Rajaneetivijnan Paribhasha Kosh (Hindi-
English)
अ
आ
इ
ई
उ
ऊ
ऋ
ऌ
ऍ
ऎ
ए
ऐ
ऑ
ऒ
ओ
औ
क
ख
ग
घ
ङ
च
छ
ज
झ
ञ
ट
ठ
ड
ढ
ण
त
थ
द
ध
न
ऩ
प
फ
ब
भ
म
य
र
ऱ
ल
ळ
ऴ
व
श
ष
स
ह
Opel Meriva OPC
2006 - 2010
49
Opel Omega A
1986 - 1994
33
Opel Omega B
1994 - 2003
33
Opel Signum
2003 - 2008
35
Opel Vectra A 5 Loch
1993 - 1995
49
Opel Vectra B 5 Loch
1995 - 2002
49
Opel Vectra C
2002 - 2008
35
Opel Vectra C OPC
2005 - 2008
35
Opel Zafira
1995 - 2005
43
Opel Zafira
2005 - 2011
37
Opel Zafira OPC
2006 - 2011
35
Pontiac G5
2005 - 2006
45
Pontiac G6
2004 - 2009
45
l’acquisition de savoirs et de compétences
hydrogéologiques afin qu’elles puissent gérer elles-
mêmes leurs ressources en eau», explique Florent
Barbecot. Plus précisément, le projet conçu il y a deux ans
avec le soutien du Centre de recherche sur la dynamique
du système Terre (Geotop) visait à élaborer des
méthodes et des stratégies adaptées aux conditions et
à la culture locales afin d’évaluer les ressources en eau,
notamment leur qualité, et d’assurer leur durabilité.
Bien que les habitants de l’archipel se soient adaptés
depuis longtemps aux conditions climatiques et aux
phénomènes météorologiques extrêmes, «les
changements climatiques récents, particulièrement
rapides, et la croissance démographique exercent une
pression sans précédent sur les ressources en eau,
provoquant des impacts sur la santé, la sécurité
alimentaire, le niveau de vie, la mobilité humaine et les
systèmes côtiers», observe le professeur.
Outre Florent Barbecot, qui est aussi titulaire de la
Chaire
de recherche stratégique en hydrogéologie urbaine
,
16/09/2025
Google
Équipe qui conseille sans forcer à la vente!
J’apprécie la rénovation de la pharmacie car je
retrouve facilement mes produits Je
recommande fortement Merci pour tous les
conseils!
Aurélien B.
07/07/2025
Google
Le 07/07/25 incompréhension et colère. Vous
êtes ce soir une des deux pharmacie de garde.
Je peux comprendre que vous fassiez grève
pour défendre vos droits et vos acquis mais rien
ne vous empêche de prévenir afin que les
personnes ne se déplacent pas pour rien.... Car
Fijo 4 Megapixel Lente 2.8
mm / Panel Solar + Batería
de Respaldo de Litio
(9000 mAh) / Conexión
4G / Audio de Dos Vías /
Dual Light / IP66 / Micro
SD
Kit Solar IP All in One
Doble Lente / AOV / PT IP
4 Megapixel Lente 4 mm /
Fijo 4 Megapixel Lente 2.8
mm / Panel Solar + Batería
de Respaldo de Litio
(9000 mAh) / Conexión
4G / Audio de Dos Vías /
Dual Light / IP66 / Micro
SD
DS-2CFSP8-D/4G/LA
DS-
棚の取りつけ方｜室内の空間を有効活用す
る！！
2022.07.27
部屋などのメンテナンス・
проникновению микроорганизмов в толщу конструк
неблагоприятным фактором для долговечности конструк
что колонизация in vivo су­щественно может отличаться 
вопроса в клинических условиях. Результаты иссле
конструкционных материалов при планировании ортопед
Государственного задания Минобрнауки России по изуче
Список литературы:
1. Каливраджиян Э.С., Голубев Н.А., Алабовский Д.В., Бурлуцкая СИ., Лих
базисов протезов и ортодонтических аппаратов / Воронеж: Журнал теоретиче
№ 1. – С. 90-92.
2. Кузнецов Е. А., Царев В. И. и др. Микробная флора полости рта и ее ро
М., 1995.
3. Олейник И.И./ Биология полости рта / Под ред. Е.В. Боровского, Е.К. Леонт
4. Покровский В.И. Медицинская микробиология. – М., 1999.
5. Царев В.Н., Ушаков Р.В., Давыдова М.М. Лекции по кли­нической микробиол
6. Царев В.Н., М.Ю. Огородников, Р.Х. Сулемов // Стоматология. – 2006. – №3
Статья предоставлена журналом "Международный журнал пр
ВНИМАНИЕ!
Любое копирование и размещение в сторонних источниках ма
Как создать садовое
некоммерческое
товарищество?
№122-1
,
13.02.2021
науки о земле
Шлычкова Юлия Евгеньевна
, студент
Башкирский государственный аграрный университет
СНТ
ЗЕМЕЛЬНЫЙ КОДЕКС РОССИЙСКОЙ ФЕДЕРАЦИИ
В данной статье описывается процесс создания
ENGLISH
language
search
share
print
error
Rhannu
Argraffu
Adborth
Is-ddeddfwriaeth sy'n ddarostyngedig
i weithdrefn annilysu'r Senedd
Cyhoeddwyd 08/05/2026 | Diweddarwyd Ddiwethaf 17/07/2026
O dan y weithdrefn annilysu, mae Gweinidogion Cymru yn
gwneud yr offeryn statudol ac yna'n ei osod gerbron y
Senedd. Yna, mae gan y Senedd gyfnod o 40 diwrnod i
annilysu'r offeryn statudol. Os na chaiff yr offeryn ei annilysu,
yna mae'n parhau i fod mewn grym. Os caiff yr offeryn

· · · · ·

YOUR TASK
The word "Barbecot" appears in some lines above. Return every one of those lines.

ANSWER BELOW
Barbecot. Plus précisément, le projet conçu il y a deux ans
Outre Florent Barbecot, qui est aussi titulaire de la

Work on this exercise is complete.